In the meantime I started my secondment at the University of Manchester where I collaborated within the group of Professor Magnus Rattray. There I could interact with a computational biology team and start a project about finding co-oscillating genes in a given set of RNA-seq data (bulk or Single Cell). This study lead us to develop a method and a software called PyScope: Detecting oscillatory gene networks. This is in collaboration and has been presented at the data science 2017 meeting in Manchester and at the ISMB 2017 meeting in Praga. We propose a full analysis pipeline on the resulting graph to identify communities of signicantly co-oscillating genes.
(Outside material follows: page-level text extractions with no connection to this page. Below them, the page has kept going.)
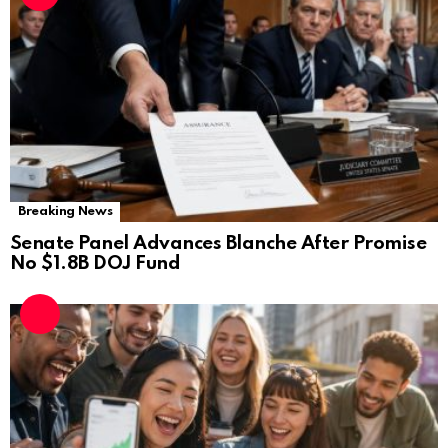
Breaking News
Senate Panel Advances Blanche After Promise
No $1.8B DOJ Fund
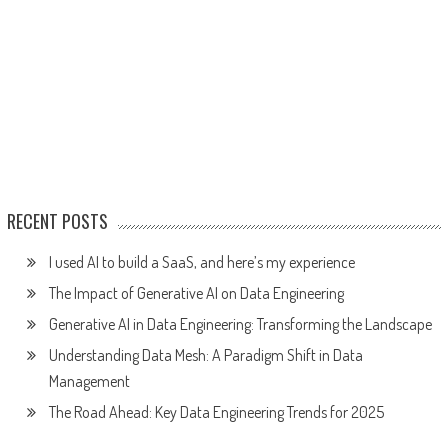
RECENT POSTS
I used AI to build a SaaS, and here’s my experience
The Impact of Generative AI on Data Engineering
Generative AI in Data Engineering: Transforming the Landscape
Understanding Data Mesh: A Paradigm Shift in Data
Management
The Road Ahead: Key Data Engineering Trends for 2025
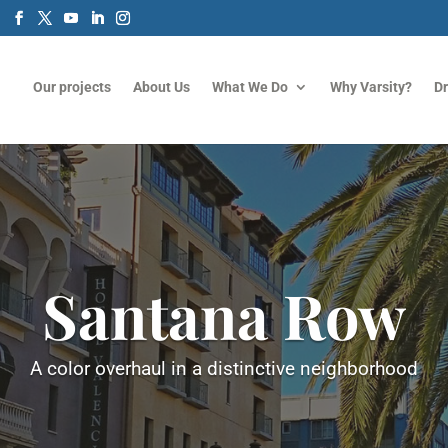
m
Our projects
About Us
What We Do
Why Varsity?
D
Santana Row
A color overhaul in a distinctive neighborhood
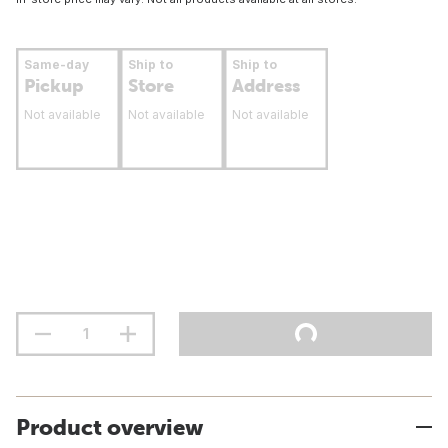
Same-day
Ship to
Ship to
Pickup
Store
Address
Not available
Not available
Not available
Product overview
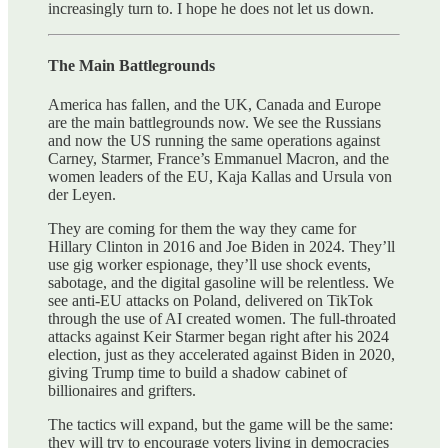
increasingly turn to. I hope he does not let us down.
The Main Battlegrounds
America has fallen, and the UK, Canada and Europe
are the main battlegrounds now. We see the Russians
and now the US running the same operations against
Carney, Starmer, France’s Emmanuel Macron, and the
women leaders of the EU, Kaja Kallas and Ursula von
der Leyen.
They are coming for them the way they came for
Hillary Clinton in 2016 and Joe Biden in 2024. They’ll
use gig worker espionage, they’ll use shock events,
sabotage, and the digital gasoline will be relentless. We
see anti-EU attacks on Poland, delivered on TikTok
through the use of AI created women. The full-throated
attacks against Keir Starmer began right after his 2024
election, just as they accelerated against Biden in 2020,
giving Trump time to build a shadow cabinet of
billionaires and grifters.
The tactics will expand, but the game will be the same:
they will try to encourage voters living in democracies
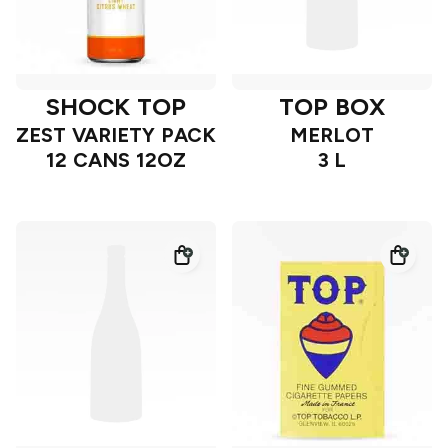
SHOCK TOP
TOP BOX
ZEST VARIETY PACK
MERLOT
12 CANS 12OZ
3 L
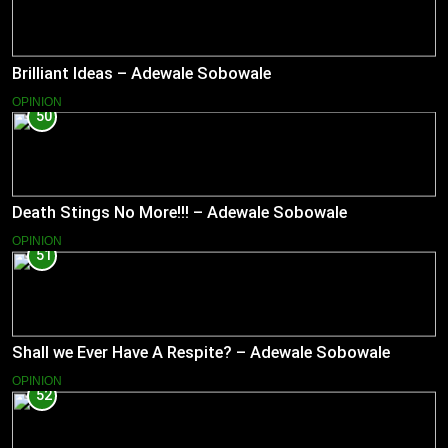
Brilliant Ideas – Adewale Sobowale
OPINION
50
Death Stings No More!!! – Adewale Sobowale
OPINION
51
Shall we Ever Have A Respite? – Adewale Sobowale
OPINION
52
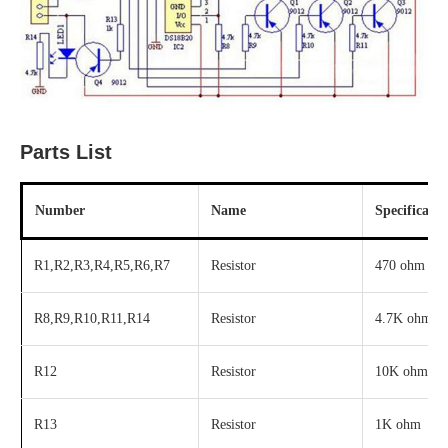
Parts List
Number
Name
Specificatio
R1,R2,R3,R4,R5,R6,R7
Resistor
470 ohm
R8,R9,R10,R11,R14
Resistor
4.7K ohm
R12
Resistor
10K ohm
R13
Resistor
1K ohm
I also focused on network community extraction methods and their validation. This is extremely important when dealing with real Biological or Social networks. Indeed a way of summarising networks is via the main representative groups of nodes (elements) that are strongly connected, hence via communities. It follows that it is crucial to be able to rely on robust community extraction methods. This led me to develop, in collaboration with Annamaria Carissimo and Italia Defeis, a method for validating community robustness in networks. We show the results obtained with the proposed technique on simulated and real datasets. This work is currently under second round of revision in a top statistical journal an was presented at the Machine Learning conference NIPS 2016, Barcellona.

Discussing ideas with the ML group in Sheffield, I was introduced to the team of professor Ernst Wit, leading a COST action on Networks called COSTNET (COST Action CA15109). I took part to the first Meeting of COSTNET in 2016. There I exchanged some ideas on Network validation with Mirko Signorelli and this lead us to a fruitful collaboration on Networks validation techniques. We developed an inferential procedure for community structure validation in networks. This work is currently under revision for submission to a statistical journal.
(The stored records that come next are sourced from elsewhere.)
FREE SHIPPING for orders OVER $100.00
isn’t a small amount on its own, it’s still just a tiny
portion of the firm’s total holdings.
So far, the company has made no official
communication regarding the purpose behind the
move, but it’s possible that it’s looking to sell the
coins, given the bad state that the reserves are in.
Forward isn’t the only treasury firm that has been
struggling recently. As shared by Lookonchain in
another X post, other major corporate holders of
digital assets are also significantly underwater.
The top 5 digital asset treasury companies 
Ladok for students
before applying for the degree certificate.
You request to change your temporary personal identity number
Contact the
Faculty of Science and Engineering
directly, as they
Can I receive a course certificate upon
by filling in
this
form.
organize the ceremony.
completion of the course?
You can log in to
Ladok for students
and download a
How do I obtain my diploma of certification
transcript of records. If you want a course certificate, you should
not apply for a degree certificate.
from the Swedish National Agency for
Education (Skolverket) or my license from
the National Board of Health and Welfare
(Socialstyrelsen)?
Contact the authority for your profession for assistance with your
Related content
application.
I had the opportunity to take part to the launch of the single cell facility at BMS where I was invited for a talk. Within the facility I started a project about how to address Fluidigm C1 doublets problem and the detection of a single cell developmental stage before the sequencing. This work is in collaboration with Max Zwießele, Paul J Gokhale, Marcelo Rivolta and Marta Milo. The Fluidigm C1 is a single-cell analysis system uses a simplified single-cell isolation and cell processing based on Integrated Fluidic Circuits (IFCs). Our approach gives the great advantage of characterising cells before the RNA-seq assay and therefore gives great interpretation power to the following RNA-seq data analysis. Future improvements of this approach are based on optimising prior selection and data features extracted from the IFCs images. This work was presented at the meeting ISMB 2017 in Prague.
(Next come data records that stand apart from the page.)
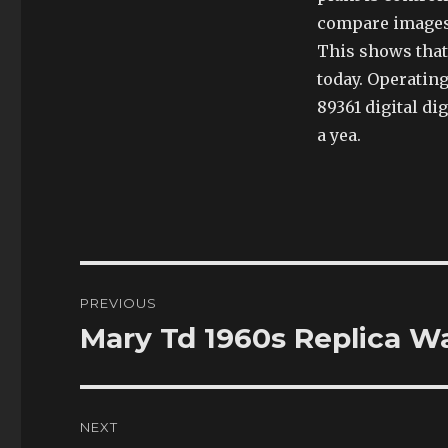
compare images, 
This shows that 
today. Operatin
89361 digital di
a yea.
Post
PREVIOUS
navigation
Mary Td 1960s Replica W
Previous
post:
NEXT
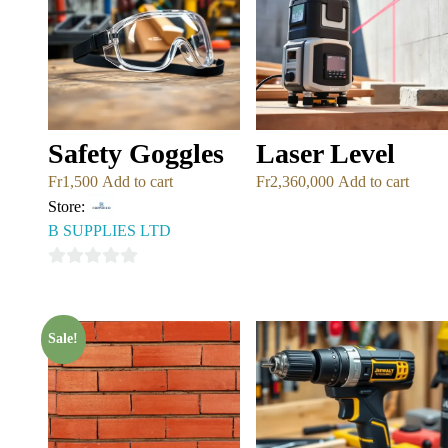
Safety Goggles
Laser Level
Fr
1,500
Add to cart
Fr
2,360,000
Add to cart
Store:
B SUPPLIES LTD
0
out
of
Sale!
5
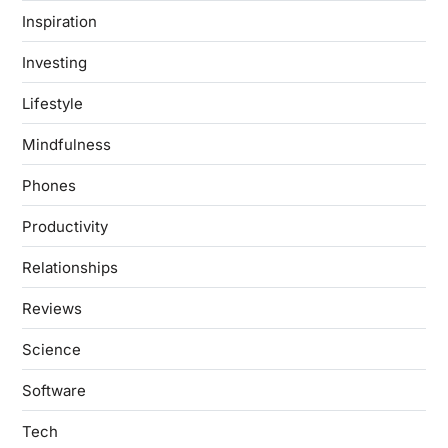
Inspiration
Investing
Lifestyle
Mindfulness
Phones
Productivity
Relationships
Reviews
Science
Software
Tech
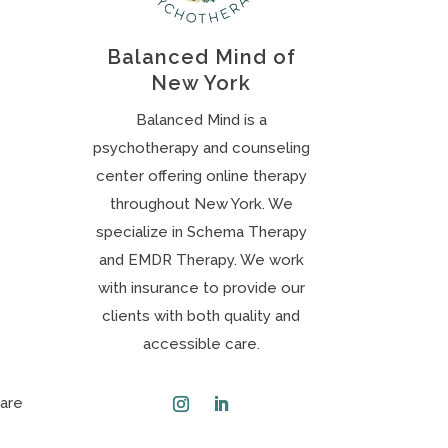
Balanced Mind of
New York
Balanced Mind is a
psychotherapy and counseling
center offering online therapy
throughout New York. We
specialize in Schema Therapy
and EMDR Therapy. We work
with insurance to provide our
clients with both quality and
accessible care.
 are
Instagram
LinkedIn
Together with professor Neil Lawrence I developed a method to estimate the graph both between the cells and the genes involved in the same dataset. We rely on a previous work by Lawrence and Kalaitzis where a Bigraphical Lasso approach was implemented. When dealing with single cell data we are simultaneously interested in estimating cells interrelations and genes interrelations.The bigraphical lasso is a model for matrix-variate data that preserves their column/row structure and simultaneously learns two graphs, one over rows and one over columns of the matrix samples. This model has the time complexity of 2 GLasso problems of O(n + p), preserves the matrix structure by using a Kronecker sum (KS) structure for the precision matrix and also enhances sparsity of the graph.

Among the main research lines all related to my project I also started a dissemination and communication project with the Research Software Engineer Team in Sheffield, lead by Micheal Croucher. This project was to make the Bioinformatics Awareness Days accessible to a worldwide public. The Bioinformatics Awareness Days are days devoted to Bioinformatics. Together with Tania Allard and Mike Croucher at the DCS, we decided to publicly divulgate this material to all the interested scientific community. The sessions are self contained and a full run should last at most 2 hours. All of the sessions material is now also contained in a website based around the Jupyter notebooks This also involved the use of the new Microsoft Azure Notebooks.